Selon les chiffres du Haut-Commissariat des Nations Unies aux droits de l’homme (HCDH), environ 2 311 Ukrainiens ont été tués entre janvier et novembre 2025 en raison directe de la guerre, soit une augmentation de 26 % par rapport à la même période en 2024 et de 70 % par rapport à 2023. Le mois de novembre a été particulièrement meurtrier, avec au moins 226 civils tués et 952 blessés, dont plus de la moitié à la suite d’attaques à longue portée.
La majorité des victimes civiles se concentrent dans les zones contrôlées par l’Ukraine, et plus particulièrement à proximité des lignes de front. Le 18 novembre, une attaque combinée de missiles et de drones à Ternopil a fait au moins 38 morts, constituant la frappe la plus meurtrière survenue dans l’ouest du pays depuis le début de l’invasion russe en février 2022.
Les bombardements et l’utilisation de drones ont causé des dégâts considérables aux quartiers résidentiels, rendant des zones entières inhabitables et provoquant de nouveaux déplacements de population. Les établissements de santé situés près des lignes de front sont également durement touchés, certains étant contraints de fermer leurs portes, tandis que d’autres peinent à maintenir leurs activités.
En outre, les attaques contre les infrastructures d’eau et d’énergie se multiplient, privant plus d’un million de personnes d’accès à l’eau, au chauffage et à l’électricité, notamment dans les régions du sud du pays, comme Odessa, Kherson et Tchernihiv. Dans certaines zones, les habitants n’ont plus accès à l’électricité depuis plus de deux ans.
Les conditions de vie sont particulièrement alarmantes dans les régions de Donetsk, Kharkiv et Soumy, où la plupart des magasins d’alimentation et des pharmacies ont fermé. Les habitants de Donetsk signalent également une qualité d’eau médiocre, avec des distributions espacées de quelques jours seulement, ce qui suscite l’inquiétude des organisations humanitaires en raison de la proximité de sites industriels abandonnés et de l’arrivée imminente de l’hiver.

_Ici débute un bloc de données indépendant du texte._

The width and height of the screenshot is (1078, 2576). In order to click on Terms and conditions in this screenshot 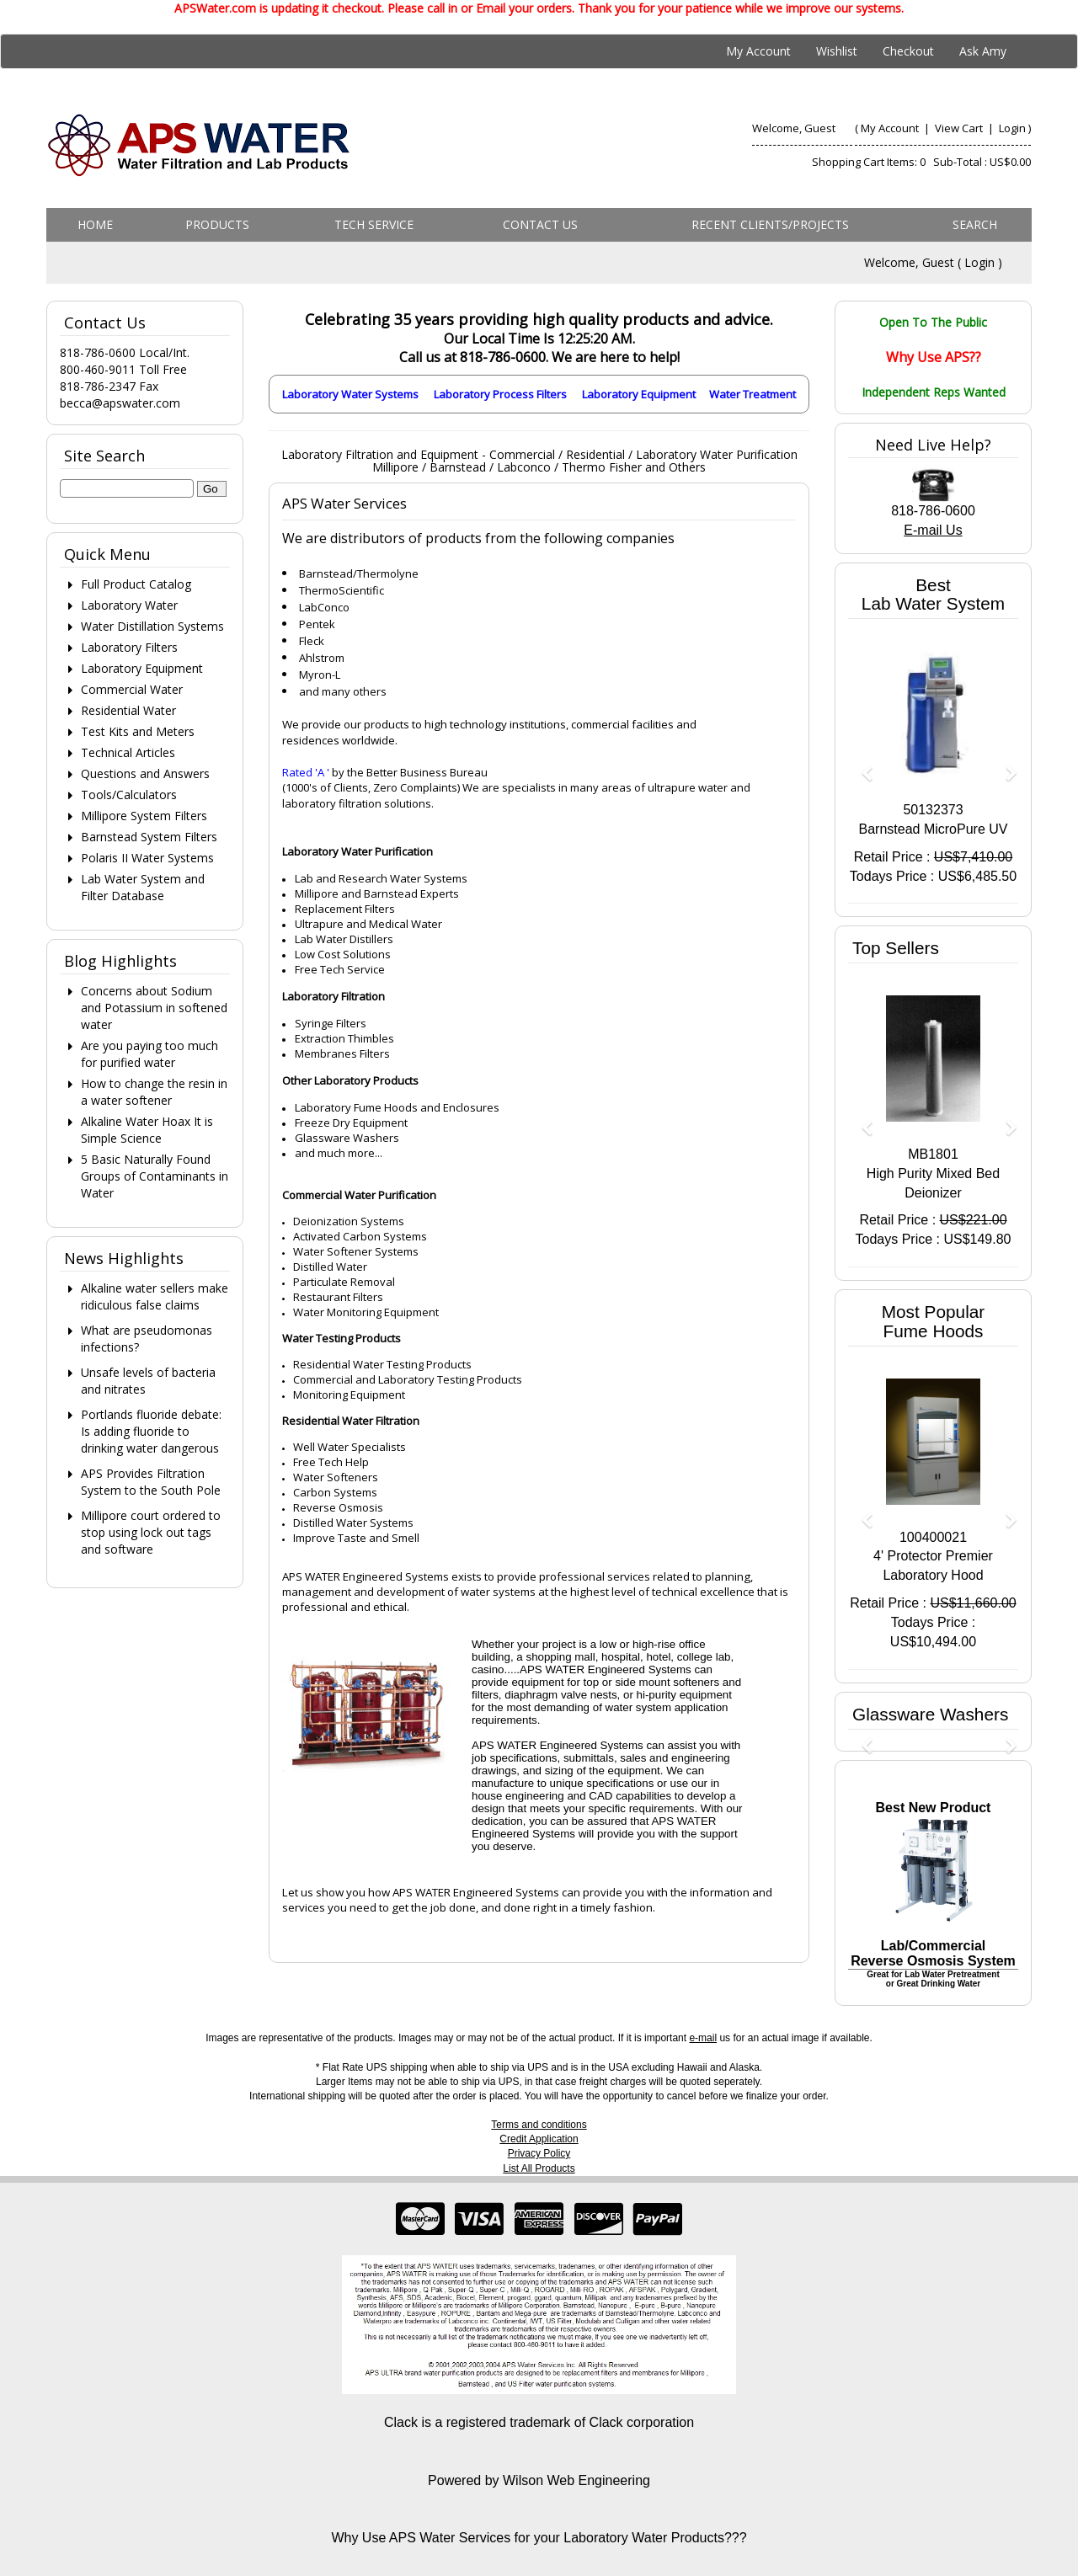 , I will do `click(538, 2125)`.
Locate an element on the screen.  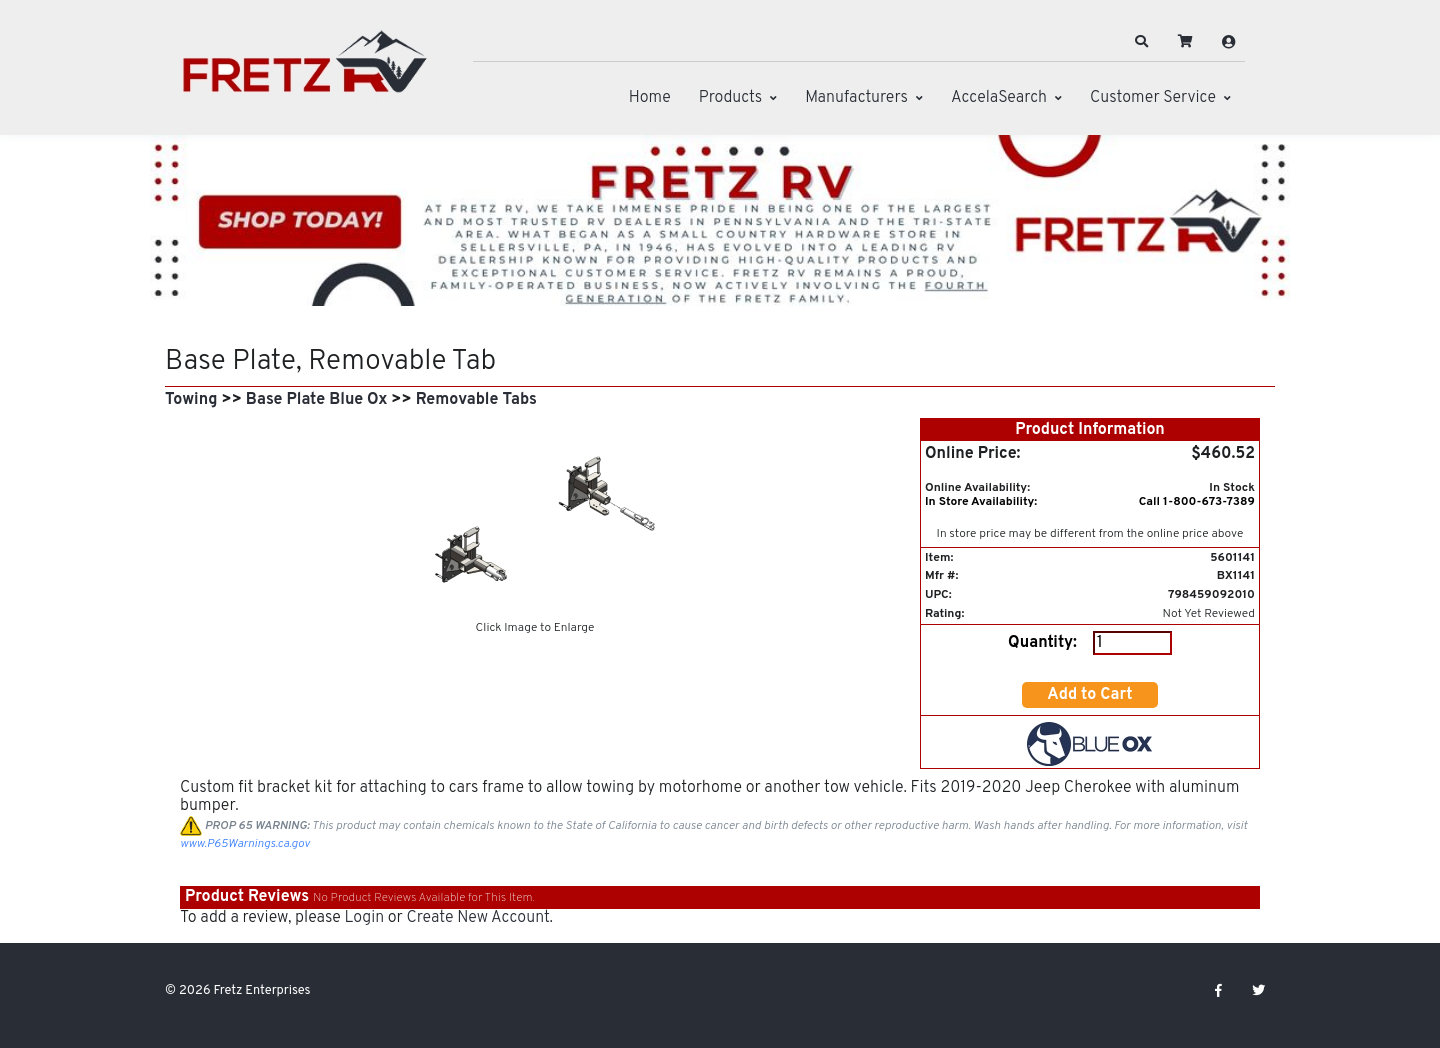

« Dans certaines régions, les familles passent jusqu’à 36 heures sans chauffage, électricité ou eau. Ce manque prolongé de services de base met la santé des enfants en danger, perturbe leur éducation et menace leur bien-être général », a déclaré Arman Grigoryan, directeur de la réponse à la crise en Ukraine de World Vision.
Selon World Vision, les enfants et les familles ukrainiennes devraient affronter l’hiver le plus rigoureux depuis 2022, avec des températures pouvant descendre en dessous de -10°C et des coupures de courant quotidiennes de 16 à 17 heures en moyenne. L’organisation appelle à une aide humanitaire urgente, notamment des fournitures d’hiver, des espaces sûrs et un soutien psychosocial.
L’éducation des enfants est également gravement compromise, environ 40 % des élèves suivant des cours à distance ou en présentiel partiel en raison des coupures d’électricité. Les personnes âgées et les personnes handicapées sont particulièrement vulnérables, beaucoup étant incapables de quitter leur domicile et n’ayant pas accès à des services de transport adaptés.
L’ONU et ses partenaires s’efforcent de fournir une aide humanitaire d’urgence, notamment des abris et des services de protection. Le Haut Commissariat des Nations Unies pour les réfugiés (HCR) distribue également une aide financière aux communautés vulnérables pour les aider à faire face aux besoins spécifiques de l’hiver. Cependant, l’HCR estime qu’environ 12,7 millions de personnes en Ukraine auront besoin d’une aide humanitaire et d’une protection en 2025, mais que le plan de réponse humanitaire ne pourra en soutenir que 4,8 millions en raison de coupes budgétaires.
Face à la détérioration de la situation, l’ONU lance un appel à une augmentation des contributions des donateurs et à un soutien international accru pour répondre aux besoins humanitaires croissants.